A Novel Algorithm for the Maximal Fit Problem in Boolean Networks

TL;DR

This paper introduces a new sampling-based algorithm for fitting Boolean network models to gene expression data, capable of handling large, noisy datasets and applicable to various network types.

Contribution

The novel algorithm improves fitting accuracy and scalability for Boolean networks, addressing limitations of previous heuristic and specialized methods.

Findings

Effective on large, noisy datasets

Handles time series and steady state data

Applicable to various network types

Abstract

Gene regulatory networks (GRNs) are increasingly used for explaining biological processes with complex transcriptional regulation. A GRN links the expression levels of a set of genes via regulatory controls that gene products exert on one another.
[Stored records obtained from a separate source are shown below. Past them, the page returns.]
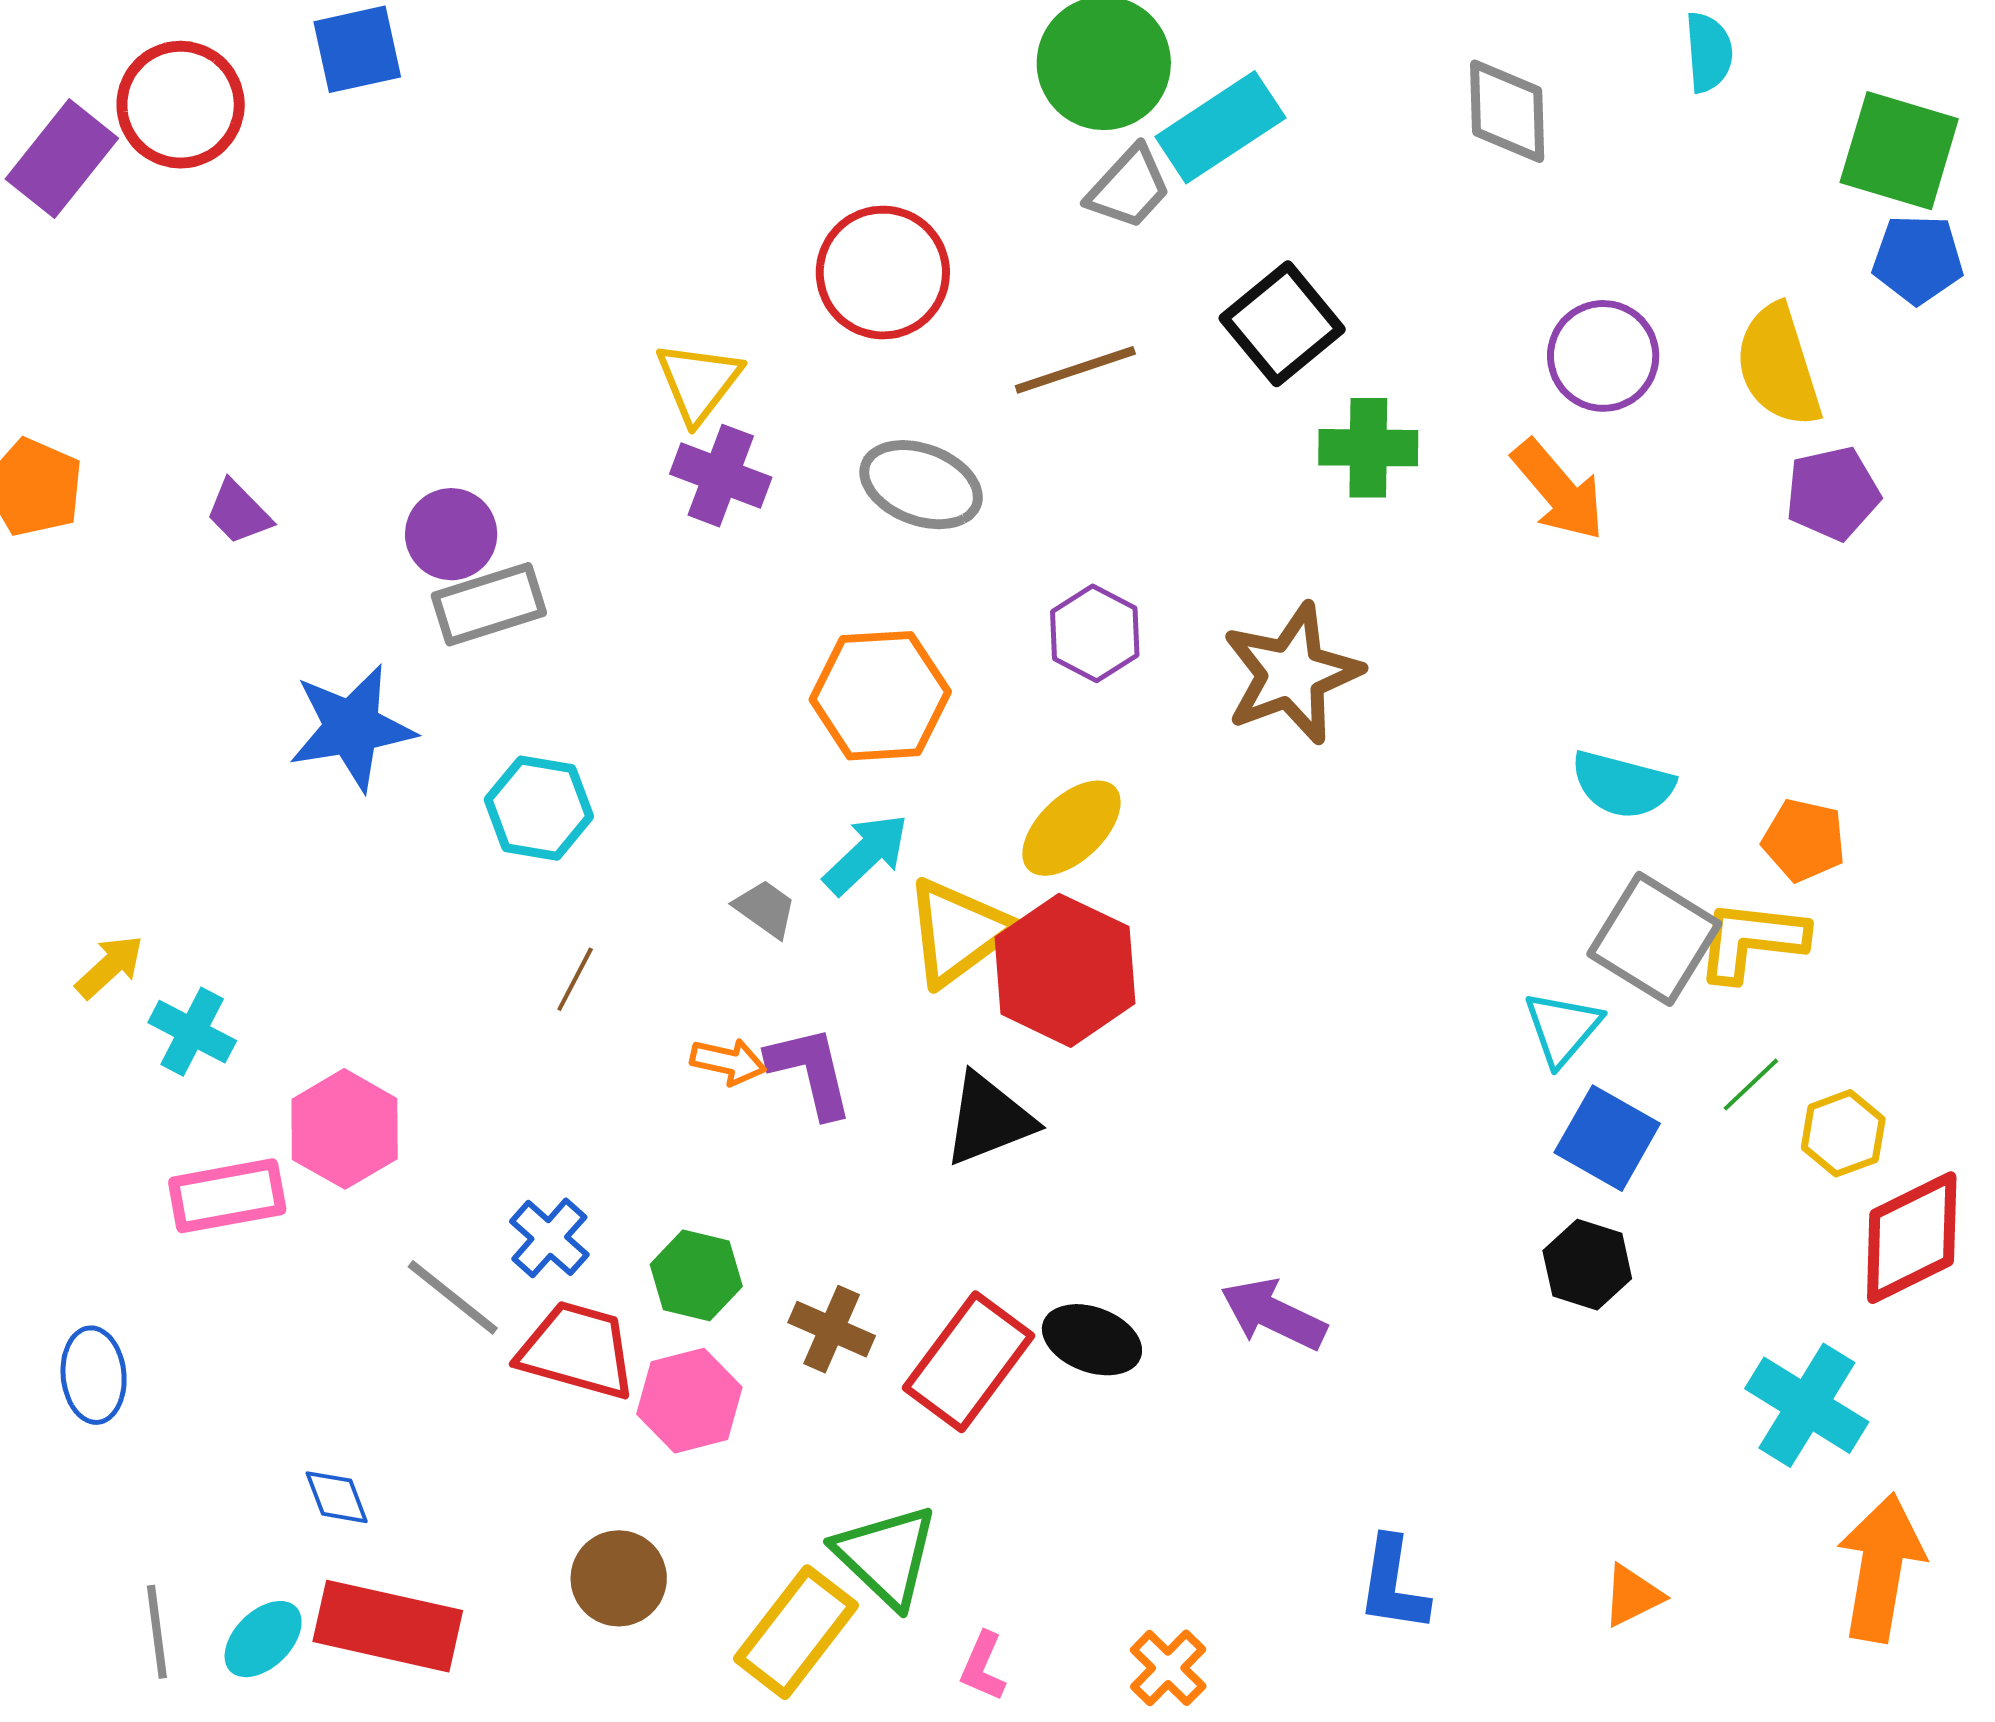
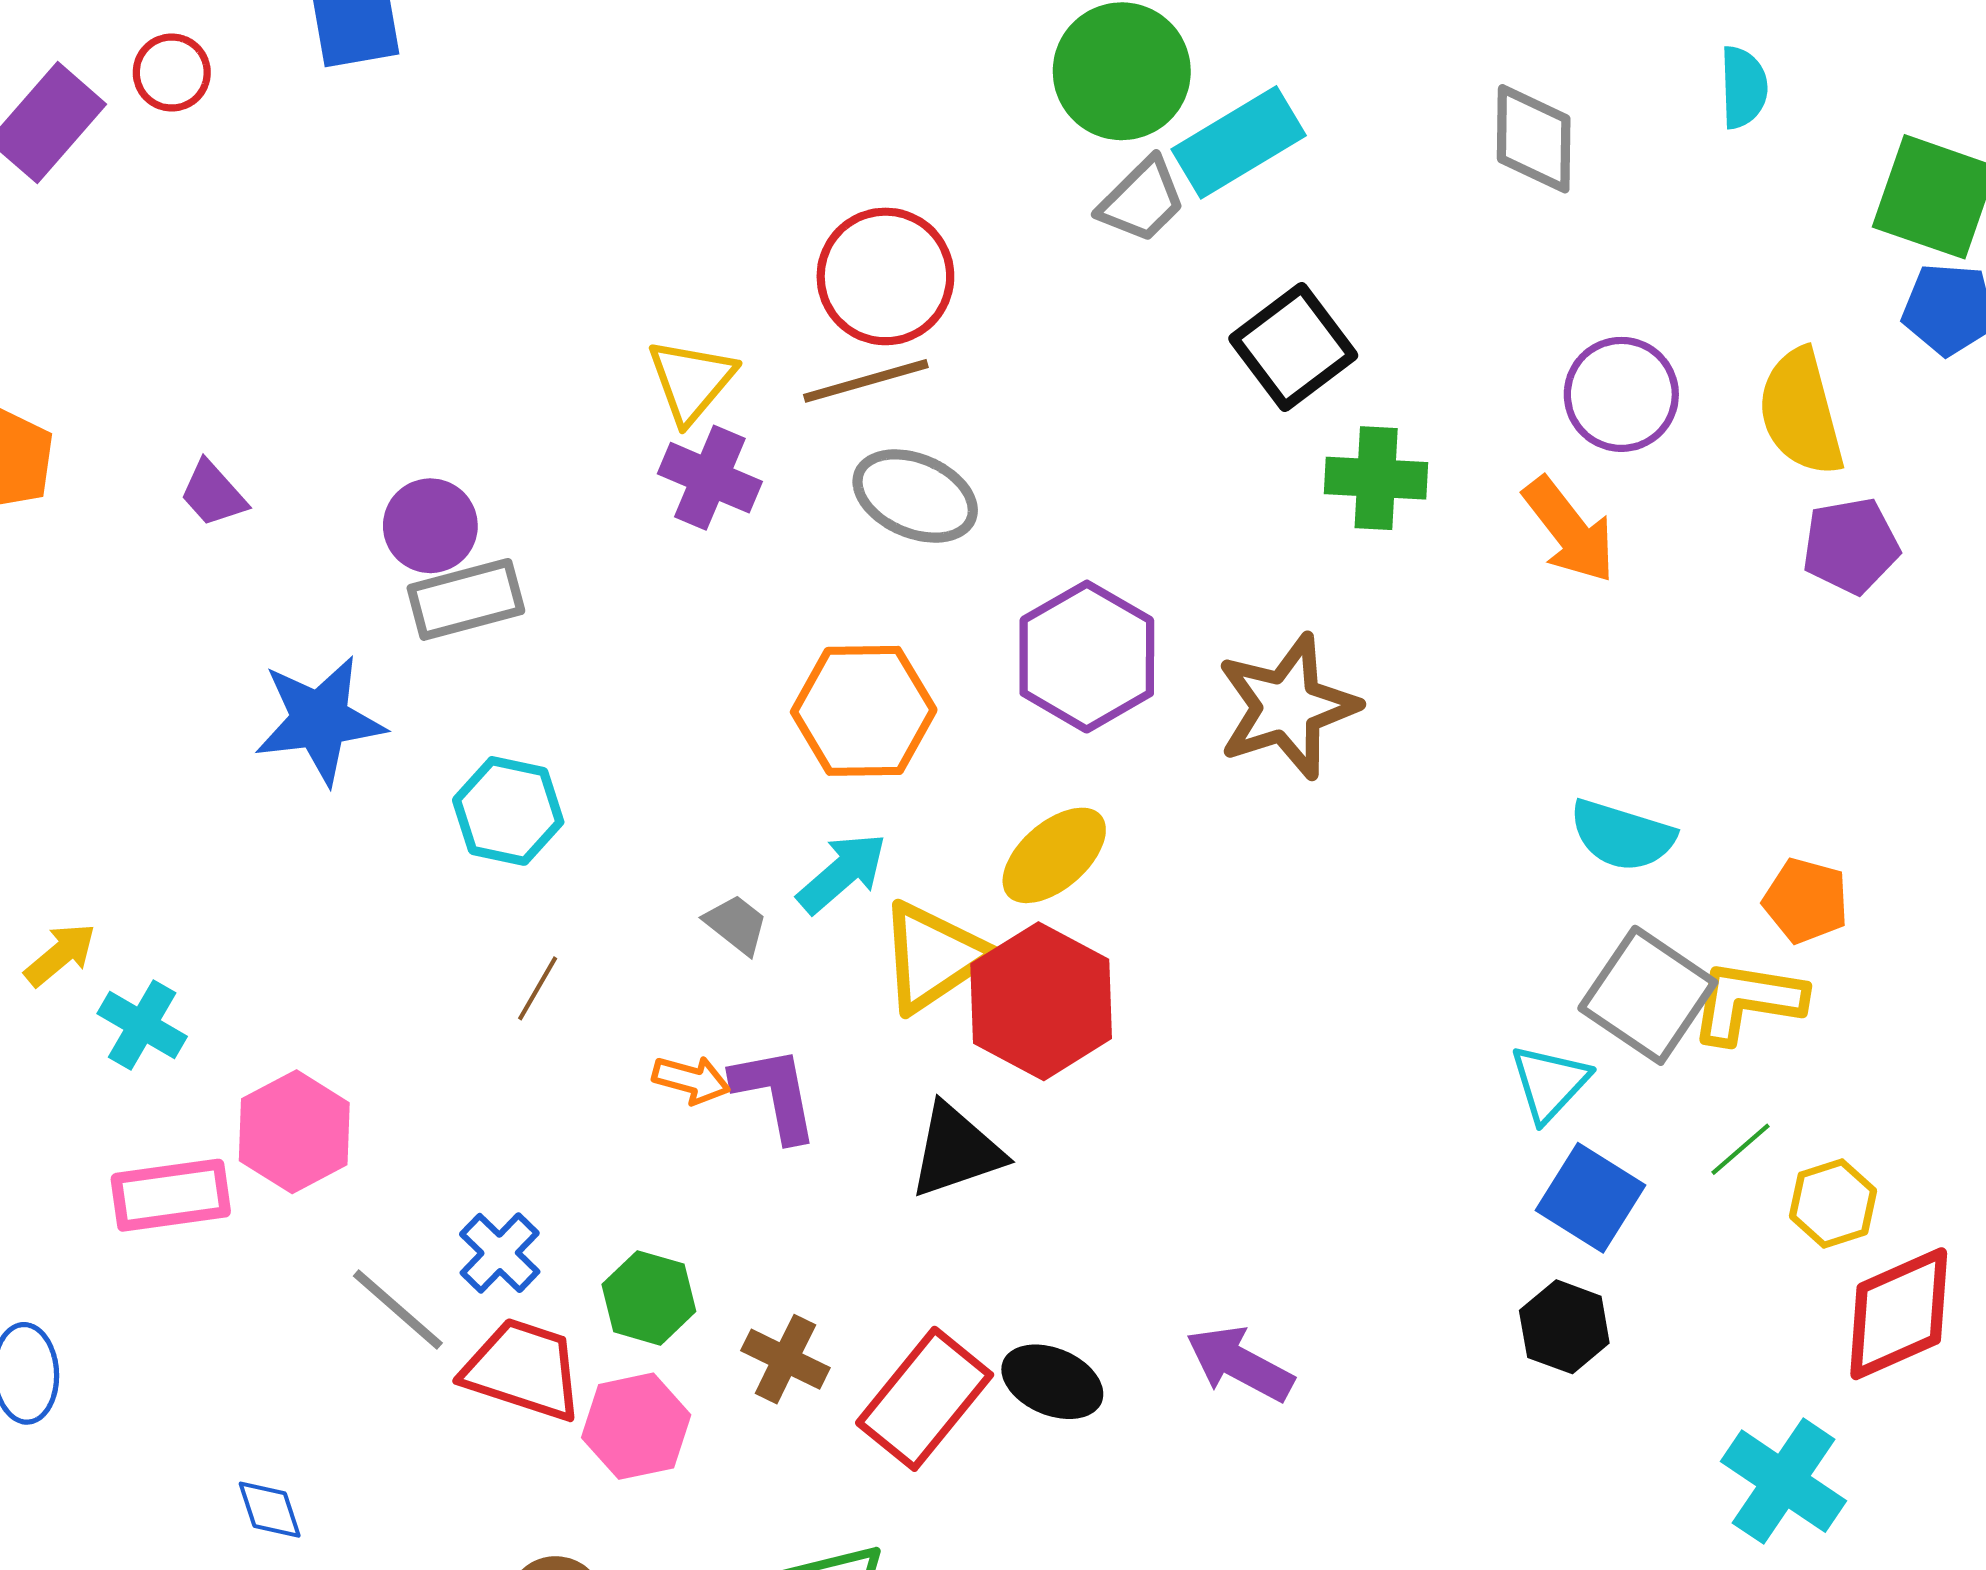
red circle: (181, 105) -> (172, 73), size x0.6
brown line: (1075, 370) -> (866, 381), moved
purple hexagon: (1095, 633) -> (1087, 657), size x1.5

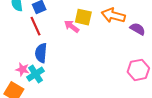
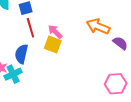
yellow square: (83, 17) -> (53, 44), moved
red line: (36, 26) -> (30, 28), moved

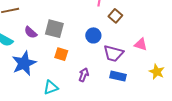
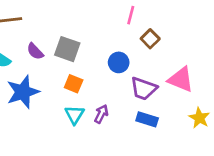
pink triangle: (141, 44) -> (181, 79), size x1.5
cyan triangle: (51, 87) -> (74, 115), moved, turned -42

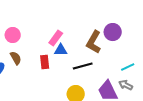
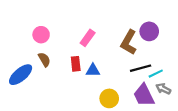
blue triangle: (61, 50) -> (93, 70), moved
black line: (83, 66) -> (141, 68), moved
cyan line: (128, 67) -> (156, 74), moved

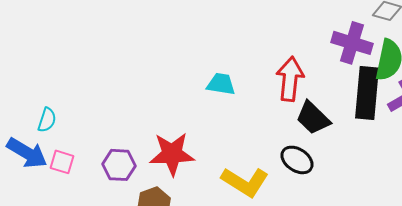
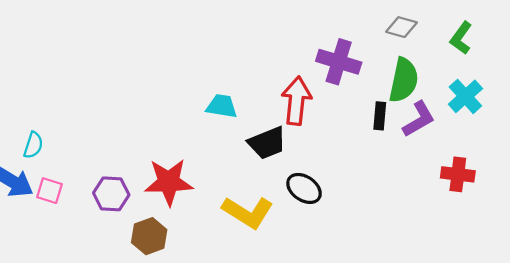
purple cross: (352, 43) -> (339, 62), moved
black rectangle: (367, 93) -> (380, 116), size x0.5
black trapezoid: (313, 118) -> (267, 143), moved, turned -66

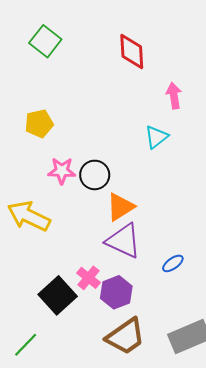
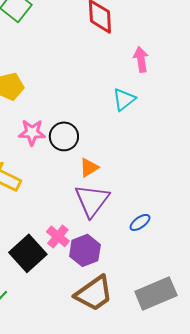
orange triangle: (120, 207) -> (89, 167), size x0.7
purple triangle: (123, 241) -> (92, 200), turned 42

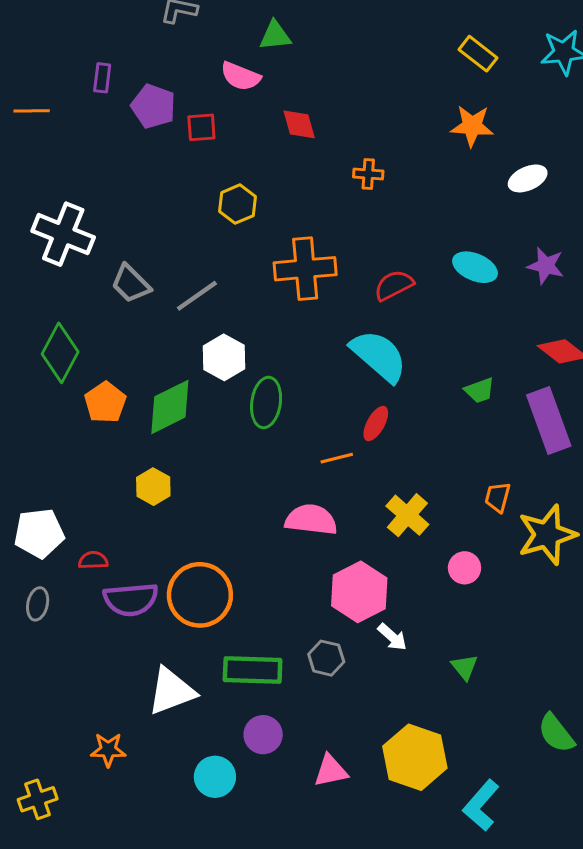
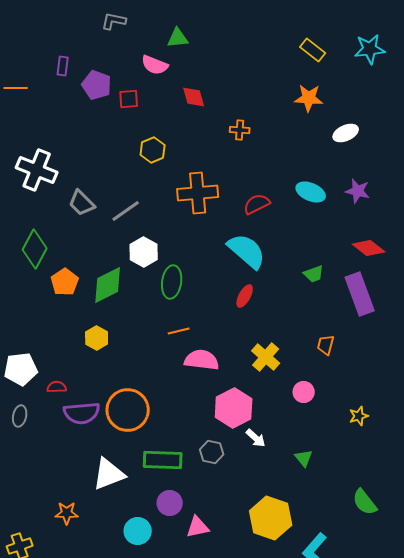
orange line: (337, 458) -> (179, 331), moved
yellow star: (547, 535) -> (359, 416), moved, size x0.5
pink triangle: (331, 771) -> (198, 527), moved

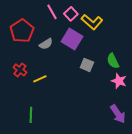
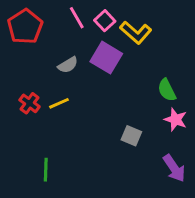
red pentagon: (22, 31) -> (25, 27), moved
gray square: (87, 65) -> (131, 136), moved
yellow line: (40, 79) -> (59, 103), moved

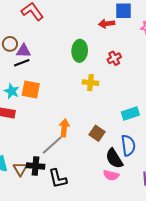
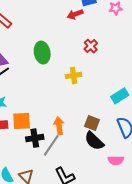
green ellipse: (80, 51) -> (42, 53), moved
orange square: (31, 89) -> (22, 121), moved
black semicircle: (114, 158) -> (94, 141), moved
black cross: (36, 166) -> (35, 138), moved

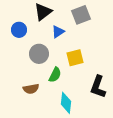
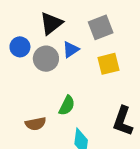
gray circle: (39, 54) -> (46, 59), moved
yellow square: (75, 58) -> (108, 64), moved

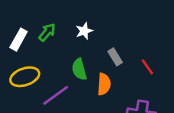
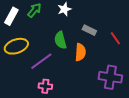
gray rectangle: (115, 57) -> (89, 30), turned -32

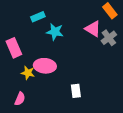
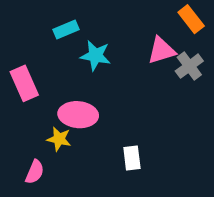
pink triangle: (93, 29) -> (162, 50), turned -48
yellow star: (28, 73) -> (59, 139), moved

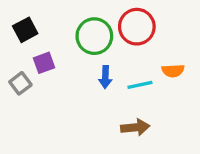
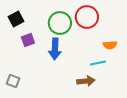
blue arrow: (105, 77) -> (55, 49), moved, size x1.5
gray square: (20, 83) -> (13, 81), moved, turned -32
cyan line: (140, 85) -> (98, 63), moved

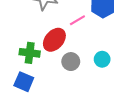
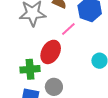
gray circle: (71, 62) -> (54, 87), moved

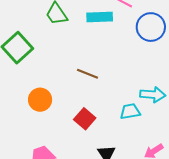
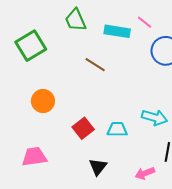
brown line: (87, 74) -> (95, 65), moved
cyan trapezoid: (130, 111) -> (117, 129), moved

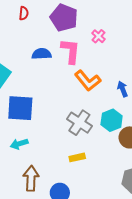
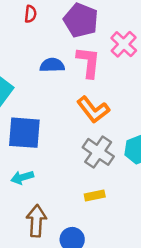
pink cross: (98, 36) -> (124, 44), size x1.5
orange L-shape: (88, 81) -> (93, 110), moved

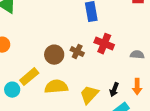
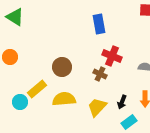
brown cross: (77, 52) -> (100, 74), moved

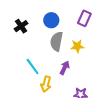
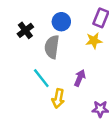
gray semicircle: (57, 41) -> (52, 47), moved
yellow star: (77, 46) -> (94, 41), moved

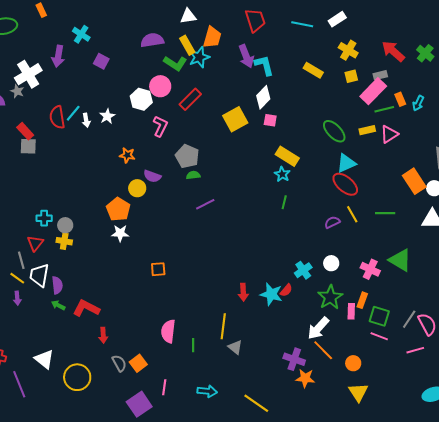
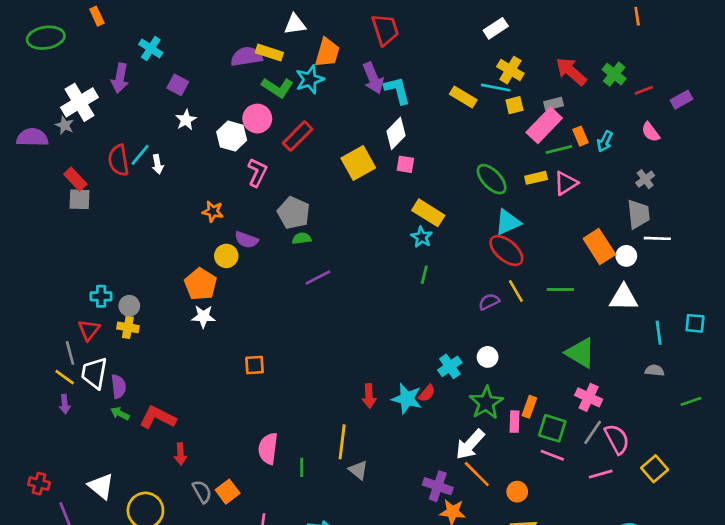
cyan line: (302, 24) -> (496, 88), moved
yellow rectangle: (187, 45) -> (269, 53), moved, turned -42
white star: (107, 116) -> (186, 120), moved
pink cross: (370, 269) -> (589, 397), moved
Boolean networks are a common modeling choice since they balance between detail and ease of analysis. However, even for Boolean networks the problem of fitting a given network model to an expression dataset is NP-Complete. Previous methods have addressed this issue heuristically or by focusing on acyclic networks and specific classes of regulation functions. In this paper we introduce a novel algorithm for this problem that makes use of sampling in order to handle large datasets. Our algorithm can handle time series data for any network type and steady state data for acyclic networks. Using in-silico time series data we demonstrate good performance on large datasets with a significant level of noise.